Without some justification for why you want to run the test, and perhaps an explanation for why you think it will differentiate certain sites, about 100 will come out as non-normal simply by chance. If you want to check if water quality data is normal in general then it's best to check all of the data at once. The means will vary from site to site so what you can check is the residuals of a linear model with the factor Sitecode
as a predictor.
library(nortest)
dat <- read.csv( 'myDataFileName.csv' )
m <- lm( Mean_res ~ Sitecode, data = dat)
res <- resid(m)
ad.test(res)
Now, you can do your Anderson Darling test on res
.
But just for fun, try generating a few AD tests of your many many samples from a known normal distribution, and look at the qqnorm
plots to see what they look like.
y <- rnorm( nrow(dat) )
ad.test(y)
qqnorm(y); qqline(y)
What you'll find with so many points is that you'll still fail the AD test once in a while but the data still looks quite surprisingly normal.

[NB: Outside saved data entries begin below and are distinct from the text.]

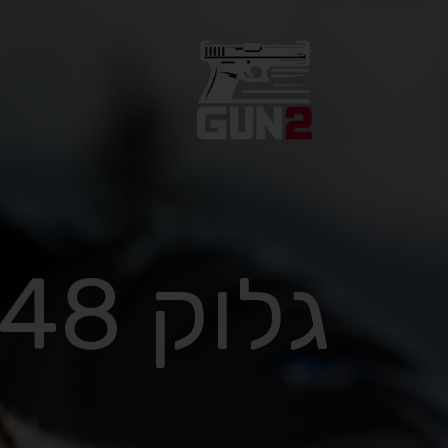
גלוק 48 זינה כסופה כחדש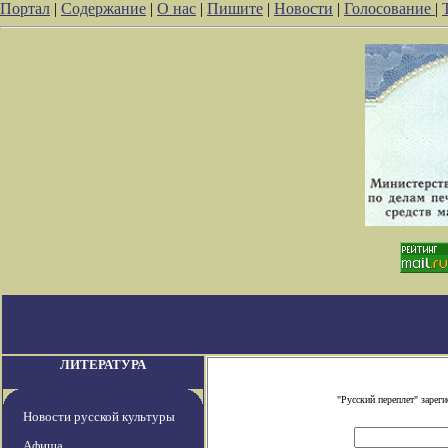
Портал
|
Содержание
|
О нас
|
Пишите
|
Новости
|
Голосование
|
ЛИТЕРАТУРА
"Русский переплет" заре
Новости русской культуры
Афиша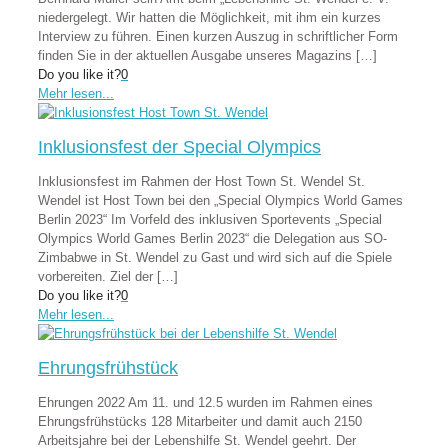
niedergelegt. Wir hatten die Möglichkeit, mit ihm ein kurzes
Interview zu führen. Einen kurzen Auszug in schriftlicher Form
finden Sie in der aktuellen Ausgabe unseres Magazins
[…]
Do you like it?
0
Mehr lesen...
Inklusionsfest der Special Olympics
Inklusionsfest im Rahmen der Host Town St. Wendel St.
Wendel ist Host Town bei den „Special Olympics World Games
Berlin 2023“ Im Vorfeld des inklusiven Sportevents „Special
Olympics World Games Berlin 2023“ die Delegation aus SO-
Zimbabwe in St. Wendel zu Gast und wird sich auf die Spiele
vorbereiten. Ziel der
[…]
Do you like it?
0
Mehr lesen...
Ehrungsfrühstück
Ehrungen 2022 Am 11. und 12.5 wurden im Rahmen eines
Ehrungsfrühstücks 128 Mitarbeiter und damit auch 2150
Arbeitsjahre bei der Lebenshilfe St. Wendel geehrt. Der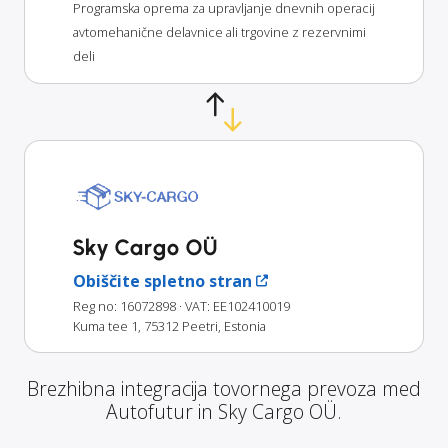
Programska oprema za upravljanje dnevnih operacij
avtomehanične delavnice ali trgovine z rezervnimi
deli
Sky Cargo OÜ
Obiščite spletno stran
Reg no: 16072898
· VAT: EE102410019
Kuma tee 1, 75312 Peetri, Estonia
Brezhibna integracija tovornega prevoza med
Autofutur in Sky Cargo OÜ.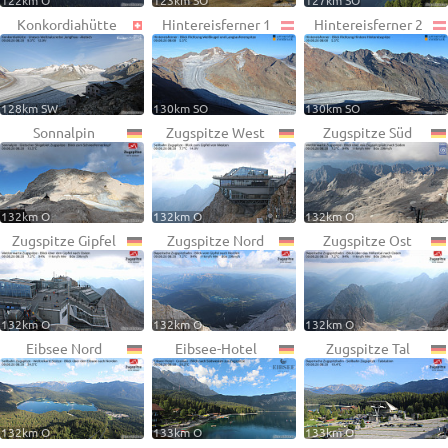
122km O
123km SO
127km SO
Konkordiahütte
Hintereisferner 1
Hintereisferner 2
128km SW
130km SO
130km SO
Sonnalpin
Zugspitze West
Zugspitze Süd
132km O
132km O
132km O
Zugspitze Gipfel
Zugspitze Nord
Zugspitze Ost
132km O
132km O
132km O
Eibsee Nord
Eibsee-Hotel
Zugspitze Tal
132km O
133km O
133km O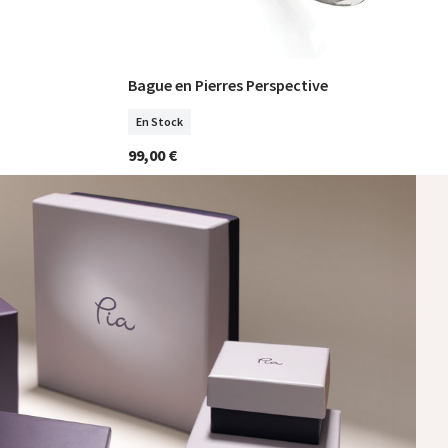
Bague en Pierres Perspective
Sélectionner Tailles
En Stock
99,00 €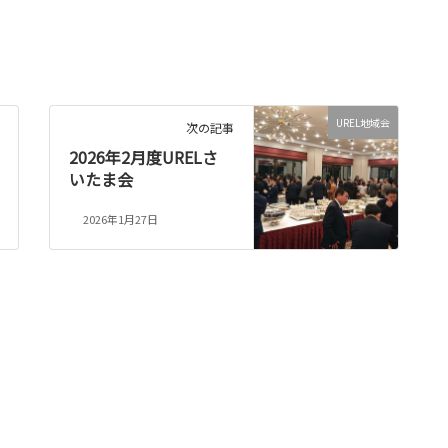
UREL地域会
次の記事
2026年2月度URELさ
いたま会
2026年1月27日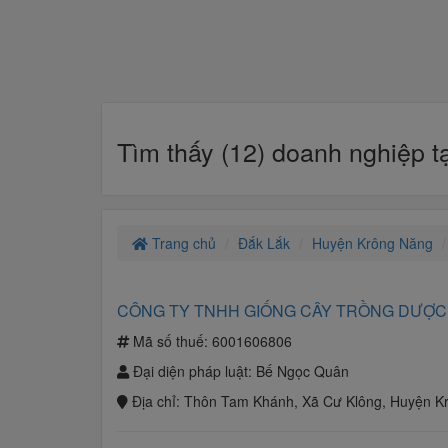
Tìm thấy (12) doanh nghiệp t
Trang chủ
Đắk Lắk
Huyện Krông Năng
CÔNG TY TNHH GIỐNG CÂY TRỒNG DƯỢC
Mã số thuế:
6001606806
Đại diện pháp luật:
Bế Ngọc Quân
Địa chỉ:
Thôn Tam Khánh, Xã Cư Klông, Huyện K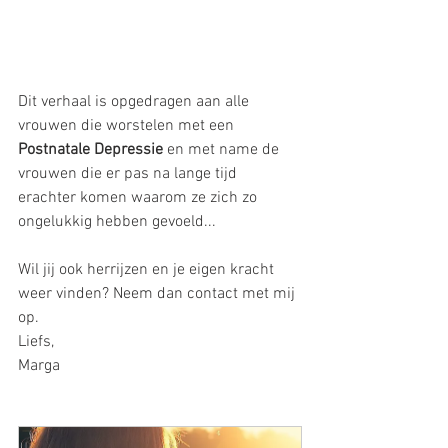
Dit verhaal is opgedragen aan alle 
vrouwen die worstelen met een 
Postnatale Depressie 
en met name de 
vrouwen die er pas na lange tijd 
erachter komen waarom ze zich zo 
ongelukkig hebben gevoeld...
Wil jij ook herrijzen en je eigen kracht 
weer vinden? Neem dan contact met mij 
op. 
Liefs,
Marga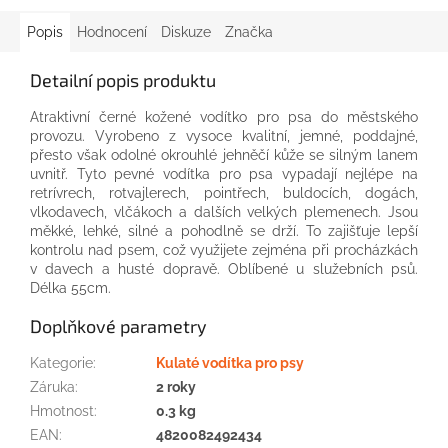
Popis
Hodnocení
Diskuze
Značka
Detailní popis produktu
Atraktivní
černé
kožené
vodítko
pro
psa
do
městského
provozu
.
Vyrobeno z vysoce kvalitní
,
jemné
,
poddajné
,
přesto
však
odolné
okrouhlé
jehněčí kůže
se silným
lanem
uvnitř.
Tyto
pevné
vodítka
pro
psa
vypadají nejlépe
na
retrívrech,
rotvajlerech
,
pointřech
,
buldocích
,
dogách
,
vlkodavech
,
vlčákoch
a
dalších velkých
plemenech
.
Jsou
měkké,
lehké
, silné
a
pohodlně
se drží
.
To
zajišťuje
lepší
kontrolu
nad
psem,
což
využijete
zejména při
procházkách
v
davech
a
husté
dopravě.
Oblíbené
u
služebních
psů
.
Délka
55cm
.
Doplňkové parametry
Kategorie
:
Kulaté vodítka pro psy
Záruka
:
2 roky
Hmotnost
:
0.3 kg
EAN
:
4820082492434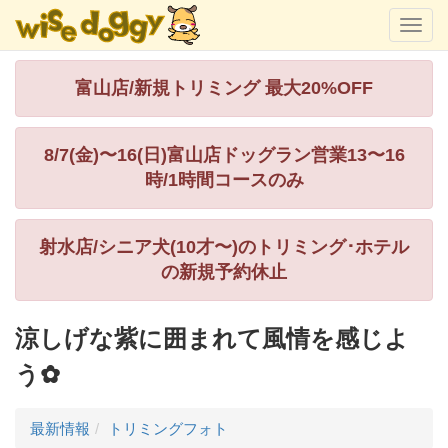
富山店/新規トリミング 最大20%OFF
8/7(金)〜16(日)富山店ドッグラン営業13〜16
時/1時間コースのみ
射水店/シニア犬(10才〜)のトリミング･ホテル
の新規予約休止
涼しげな紫に囲まれて風情を感じよ
う✿
最新情報
トリミングフォト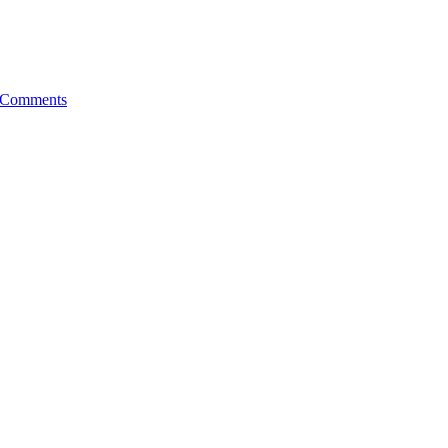
 Comments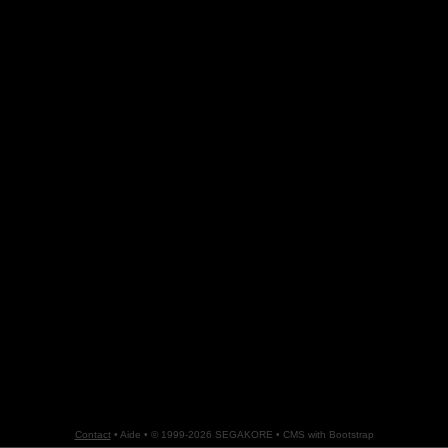
Contact
•
Aide
• © 1999-2026 SEGAKORE •
CMS with Bootstrap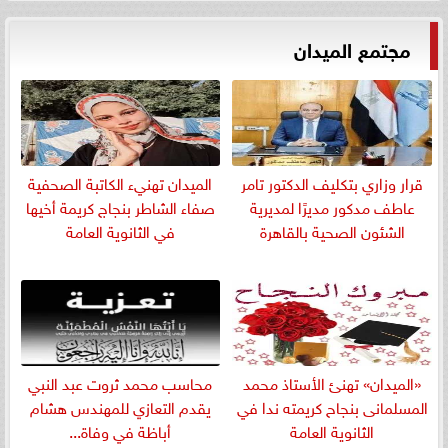
مجتمع الميدان
قرار وزاري بتكليف الدكتور تامر
الميدان تهنيء الكاتبة الصحفية
عاطف مدكور مديرًا لمديرية
صفاء الشاطر بنجاج كريمة أخيها
الشئون الصحية بالقاهرة
في الثانوية العامة
«الميدان» تهنئ الأستاذ محمد
​محاسب محمد ثروت عبد النبي
المسلمانى بنجاح كريمته ندا في
يقدم التعازي للمهندس هشام
الثانوية العامة
أباظة في وفاة...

So the answer is probably not an AD test. It is probably best to just look at a plot of the residuals and assess normality there.
Going back to my first comment, the normality test only tells you if you can detect a deviation from normality. It's also, just as with t-tests, extremely sensitive at very high N's and gives false alarms at an alpha rate. It does not tell you if data are normal. So, "passing" the tests will not get you a demonstration that data are normal. Given that they are tests against normality what they'll do is show you what sites are not normal (with many false alarms). Without some reason for believing some of the sites aren't normal your planned tests are probably not what you want to be doing.